Neyse işte, Kemal abi tek bir "offfffff" çekişte, yüzündeki kırışıklıkların sebebini anlatabiliyordu. Bende eşşek değildim tabii, anlıyordum içten offff çekmelerinin derinliğini.
İşte biz bu Kemal Abi'yle geçen yıl yollarımızı ayırdık. Sebebine gelince; ben her ev taşıdığımda hep daha iyi bir eve taşınıyordum. Her defasında "bu ev öncekinden daha güzel" gibi cümleler kuruyordu.
Cihangir'e taşınırken de onu çağırmıştım ve yine onun getirdiği hamallarla eşyaları eve çıkarmıştık. Evin içini falan gördüğünde bayaa uzuun bir ıslık çalmıştı ve "vaybe yeğen sende köşeyi döndün" demişti ve ben "yok be abi ne köşesi" derken, hep beraber kahkahayı kopartmıştık.
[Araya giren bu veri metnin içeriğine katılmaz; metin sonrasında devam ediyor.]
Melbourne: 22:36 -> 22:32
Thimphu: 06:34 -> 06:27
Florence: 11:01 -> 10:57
Aslında köşeyi döndüğüm falan da yoktu ve bunu o da biliyordu. Sadece diğer arkadaşımla beraber cihangir'de yaşayabileceğimizi birbirimize söyleyip gaza geldikten sonrada işte bu devasa eve taşınmıştık. Tabii deniz gören küçük bir manzarası ve arka tarafta çiçeklerle çevrili bir bahçesi olunca, biraz göze lüks geliyordu. Neyse işte öyle böyle taşındık oraya ve zaman su gibi akıp geçti.
Sonra ev arkadaşımın maddi sorunları başlayınca ve ben bi kaç kirayı ödeyip paraya sıkışınca "burdan çıkmanın zamanı geldi" diye söylenip tek başıma ev aradım ve şu anki evi bulunca da Kemal Abi'yi aradım. Kemal abi sağolsun 2gün sonra hemen çıktı geldi ve evi toplanmış halde bulunca, bu evden daha güzel bir eve taşınacağımı sanarak;
-"bu sefer nereye gidiyoruz" dedi, bende:
-"gazi mahallesine" diyince, o:
-"bu sefer olmadı galiba, geri vites attın" dedi.
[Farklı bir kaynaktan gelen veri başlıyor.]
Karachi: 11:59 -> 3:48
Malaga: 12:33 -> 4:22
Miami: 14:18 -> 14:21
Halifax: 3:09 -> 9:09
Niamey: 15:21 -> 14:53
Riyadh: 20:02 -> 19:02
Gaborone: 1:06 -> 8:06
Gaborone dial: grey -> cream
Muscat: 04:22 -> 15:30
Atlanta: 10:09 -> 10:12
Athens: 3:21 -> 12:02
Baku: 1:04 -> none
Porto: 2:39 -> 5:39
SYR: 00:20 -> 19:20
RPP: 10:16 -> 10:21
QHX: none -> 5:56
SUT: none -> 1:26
-ehhh abi işte ya, böyleside güzel.bakalım daha ne olacak." deyip, onun konuşmasına fırsat vermeden eşya koli'lerinden birini kaptığım gibi merdivenlerden aşağı inmiştim.
Çünkü Kemal Abi'nin bu cümlesiyle böyle bi tuhaf olmuştum. Zaten zor günler geçiriyorken, bir de onun çıkıp "geri vites attın" demesi fena koymuştu bana. İşte böyle yani.
Neyse yine bir şeyler yazdım durdum. Zaten gelen giden pek yok. Kimse geşmiyor ve ben oyalanayım diye akşama kadar onlarca defa kapının önünü süpürüp durmaktan da bıktım. Hem yerleri süpürünce tekrar kirleniyor, rüzgâr sokakta bulduğu bütün çer-çöpü benim bakkalın önüne topluyor. Ben de bu yüzden karar verdim şimdi dışarıyı süpürmüycem. Öyle kalsın bi müddet bakkalım ne olacak.
Nutella pahalı biraz, chokella filan var, onlar biraz daha ucuz. Çokokrem de olmazsa olmaz, tüpleri var hani, çikolata dolu diş macunu tüpleri :) Hayırlısı olsun, inşallah açılır işler.